Task directions: This exercise calls for every line of the data below with the string "dans" in it.

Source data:
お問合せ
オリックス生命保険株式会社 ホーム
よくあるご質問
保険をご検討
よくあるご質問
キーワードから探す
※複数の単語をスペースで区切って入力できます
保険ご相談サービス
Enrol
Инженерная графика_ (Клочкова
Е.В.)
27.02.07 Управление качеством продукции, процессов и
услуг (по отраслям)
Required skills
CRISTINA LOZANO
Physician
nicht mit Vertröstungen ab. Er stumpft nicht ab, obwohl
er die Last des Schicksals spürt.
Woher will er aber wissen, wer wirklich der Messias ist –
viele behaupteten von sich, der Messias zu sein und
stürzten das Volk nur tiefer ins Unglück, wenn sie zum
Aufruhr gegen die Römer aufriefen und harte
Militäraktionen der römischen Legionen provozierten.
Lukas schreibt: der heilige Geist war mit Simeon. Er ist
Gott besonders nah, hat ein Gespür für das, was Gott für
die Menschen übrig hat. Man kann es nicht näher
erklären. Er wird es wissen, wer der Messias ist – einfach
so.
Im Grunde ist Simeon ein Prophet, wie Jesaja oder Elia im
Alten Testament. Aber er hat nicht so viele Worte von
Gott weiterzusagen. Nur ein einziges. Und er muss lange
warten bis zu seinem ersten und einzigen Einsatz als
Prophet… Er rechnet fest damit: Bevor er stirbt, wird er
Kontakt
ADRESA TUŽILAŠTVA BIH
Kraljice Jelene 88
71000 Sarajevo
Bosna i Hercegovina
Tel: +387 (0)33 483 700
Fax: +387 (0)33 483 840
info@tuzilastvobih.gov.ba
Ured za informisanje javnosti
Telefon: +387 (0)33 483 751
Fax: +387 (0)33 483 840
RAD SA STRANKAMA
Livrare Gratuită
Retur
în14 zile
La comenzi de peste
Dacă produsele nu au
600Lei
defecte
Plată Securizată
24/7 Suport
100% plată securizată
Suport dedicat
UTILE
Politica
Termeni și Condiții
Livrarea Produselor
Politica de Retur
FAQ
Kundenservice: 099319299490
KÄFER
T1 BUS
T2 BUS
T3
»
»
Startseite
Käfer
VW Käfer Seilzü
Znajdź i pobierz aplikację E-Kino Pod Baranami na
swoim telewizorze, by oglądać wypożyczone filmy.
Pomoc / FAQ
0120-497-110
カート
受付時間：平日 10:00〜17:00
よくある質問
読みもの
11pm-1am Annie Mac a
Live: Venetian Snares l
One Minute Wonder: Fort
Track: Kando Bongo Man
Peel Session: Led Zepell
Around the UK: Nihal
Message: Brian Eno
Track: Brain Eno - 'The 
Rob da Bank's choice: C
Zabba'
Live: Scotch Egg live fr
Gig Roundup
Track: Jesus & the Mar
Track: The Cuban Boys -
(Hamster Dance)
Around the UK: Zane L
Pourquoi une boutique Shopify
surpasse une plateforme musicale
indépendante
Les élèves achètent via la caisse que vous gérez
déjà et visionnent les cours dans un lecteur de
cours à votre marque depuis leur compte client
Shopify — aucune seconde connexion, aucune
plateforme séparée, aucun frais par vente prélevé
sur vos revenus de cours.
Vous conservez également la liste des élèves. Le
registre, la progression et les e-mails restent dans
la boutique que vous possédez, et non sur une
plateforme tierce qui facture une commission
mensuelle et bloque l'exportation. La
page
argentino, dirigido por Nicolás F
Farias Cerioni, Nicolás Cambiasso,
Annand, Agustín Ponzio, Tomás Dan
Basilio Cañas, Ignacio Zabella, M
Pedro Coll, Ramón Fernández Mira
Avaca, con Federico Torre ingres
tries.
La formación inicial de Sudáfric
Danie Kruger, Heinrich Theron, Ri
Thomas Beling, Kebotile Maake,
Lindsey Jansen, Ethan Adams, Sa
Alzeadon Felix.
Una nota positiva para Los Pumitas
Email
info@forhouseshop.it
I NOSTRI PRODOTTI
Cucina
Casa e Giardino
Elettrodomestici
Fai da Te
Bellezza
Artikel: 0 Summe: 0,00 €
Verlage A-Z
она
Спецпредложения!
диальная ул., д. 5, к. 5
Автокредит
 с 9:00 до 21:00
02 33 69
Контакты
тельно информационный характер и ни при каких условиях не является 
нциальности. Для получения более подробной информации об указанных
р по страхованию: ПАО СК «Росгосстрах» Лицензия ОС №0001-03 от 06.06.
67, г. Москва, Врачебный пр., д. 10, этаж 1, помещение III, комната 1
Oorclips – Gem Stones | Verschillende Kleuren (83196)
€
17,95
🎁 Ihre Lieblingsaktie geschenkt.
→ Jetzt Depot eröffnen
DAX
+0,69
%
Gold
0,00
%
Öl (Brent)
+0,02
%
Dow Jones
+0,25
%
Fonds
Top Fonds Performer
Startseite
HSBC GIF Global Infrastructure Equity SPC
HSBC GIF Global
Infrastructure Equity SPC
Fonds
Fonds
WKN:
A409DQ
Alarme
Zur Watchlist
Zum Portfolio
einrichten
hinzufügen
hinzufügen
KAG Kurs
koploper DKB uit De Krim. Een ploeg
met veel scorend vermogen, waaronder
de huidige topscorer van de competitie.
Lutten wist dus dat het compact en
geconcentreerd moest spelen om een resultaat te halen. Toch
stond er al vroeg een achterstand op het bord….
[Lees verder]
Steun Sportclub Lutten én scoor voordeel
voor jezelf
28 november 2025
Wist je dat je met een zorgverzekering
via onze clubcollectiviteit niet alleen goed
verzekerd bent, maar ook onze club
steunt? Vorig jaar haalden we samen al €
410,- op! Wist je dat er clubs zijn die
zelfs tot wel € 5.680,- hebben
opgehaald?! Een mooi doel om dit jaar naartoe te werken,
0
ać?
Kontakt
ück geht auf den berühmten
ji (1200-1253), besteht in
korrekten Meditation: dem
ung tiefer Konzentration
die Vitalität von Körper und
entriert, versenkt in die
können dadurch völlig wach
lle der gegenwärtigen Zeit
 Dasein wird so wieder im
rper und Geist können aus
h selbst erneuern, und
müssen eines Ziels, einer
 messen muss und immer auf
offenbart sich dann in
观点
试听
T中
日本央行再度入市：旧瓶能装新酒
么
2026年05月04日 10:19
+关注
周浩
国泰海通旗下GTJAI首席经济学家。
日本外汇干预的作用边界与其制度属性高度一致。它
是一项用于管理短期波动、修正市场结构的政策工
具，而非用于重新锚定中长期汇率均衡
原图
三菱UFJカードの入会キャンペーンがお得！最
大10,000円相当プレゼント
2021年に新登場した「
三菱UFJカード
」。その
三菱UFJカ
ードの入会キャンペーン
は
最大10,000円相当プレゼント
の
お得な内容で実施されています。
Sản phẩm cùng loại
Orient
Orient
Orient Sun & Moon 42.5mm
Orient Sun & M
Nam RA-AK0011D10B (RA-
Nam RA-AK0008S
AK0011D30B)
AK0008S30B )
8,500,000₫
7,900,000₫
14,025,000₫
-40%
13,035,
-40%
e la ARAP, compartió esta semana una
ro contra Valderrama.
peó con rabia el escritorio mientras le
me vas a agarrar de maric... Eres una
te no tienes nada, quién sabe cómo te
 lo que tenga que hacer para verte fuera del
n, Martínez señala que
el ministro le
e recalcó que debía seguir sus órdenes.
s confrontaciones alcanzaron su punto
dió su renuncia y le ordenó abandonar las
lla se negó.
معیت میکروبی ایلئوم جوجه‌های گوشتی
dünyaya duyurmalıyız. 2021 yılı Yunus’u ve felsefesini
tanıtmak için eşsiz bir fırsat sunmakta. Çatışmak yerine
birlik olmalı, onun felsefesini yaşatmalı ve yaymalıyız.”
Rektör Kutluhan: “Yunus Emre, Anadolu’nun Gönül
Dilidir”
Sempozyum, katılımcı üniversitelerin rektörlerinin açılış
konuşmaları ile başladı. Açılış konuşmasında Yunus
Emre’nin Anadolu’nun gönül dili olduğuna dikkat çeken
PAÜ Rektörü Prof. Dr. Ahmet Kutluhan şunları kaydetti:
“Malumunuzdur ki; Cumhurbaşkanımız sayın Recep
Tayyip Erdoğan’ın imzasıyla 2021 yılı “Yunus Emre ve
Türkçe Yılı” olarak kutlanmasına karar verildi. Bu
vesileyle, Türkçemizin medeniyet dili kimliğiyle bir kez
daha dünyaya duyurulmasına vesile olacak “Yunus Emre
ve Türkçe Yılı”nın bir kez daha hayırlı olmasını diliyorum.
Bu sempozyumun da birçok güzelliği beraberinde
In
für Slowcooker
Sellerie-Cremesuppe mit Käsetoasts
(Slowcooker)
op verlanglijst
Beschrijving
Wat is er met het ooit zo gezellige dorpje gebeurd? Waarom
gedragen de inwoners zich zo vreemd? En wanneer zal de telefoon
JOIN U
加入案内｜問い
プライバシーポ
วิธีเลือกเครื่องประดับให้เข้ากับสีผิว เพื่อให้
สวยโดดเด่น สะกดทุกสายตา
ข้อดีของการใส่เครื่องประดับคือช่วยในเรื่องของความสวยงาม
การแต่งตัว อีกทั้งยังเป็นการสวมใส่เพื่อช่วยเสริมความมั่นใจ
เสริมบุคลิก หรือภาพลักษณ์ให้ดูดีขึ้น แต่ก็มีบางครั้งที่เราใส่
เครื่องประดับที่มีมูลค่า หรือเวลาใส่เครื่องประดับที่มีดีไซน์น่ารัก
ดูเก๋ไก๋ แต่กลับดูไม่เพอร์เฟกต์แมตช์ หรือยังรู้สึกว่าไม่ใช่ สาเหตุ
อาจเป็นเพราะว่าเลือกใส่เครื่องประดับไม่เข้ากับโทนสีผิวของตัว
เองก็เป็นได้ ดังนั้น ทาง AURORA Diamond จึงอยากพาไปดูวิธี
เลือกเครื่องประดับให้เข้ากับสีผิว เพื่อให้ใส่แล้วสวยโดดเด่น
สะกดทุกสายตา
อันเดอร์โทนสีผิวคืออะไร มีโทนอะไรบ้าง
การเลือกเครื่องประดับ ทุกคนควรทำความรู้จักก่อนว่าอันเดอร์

Written response:
déjà et visionnent les cours dans un lecteur de
registre, la progression et les e-mails restent dans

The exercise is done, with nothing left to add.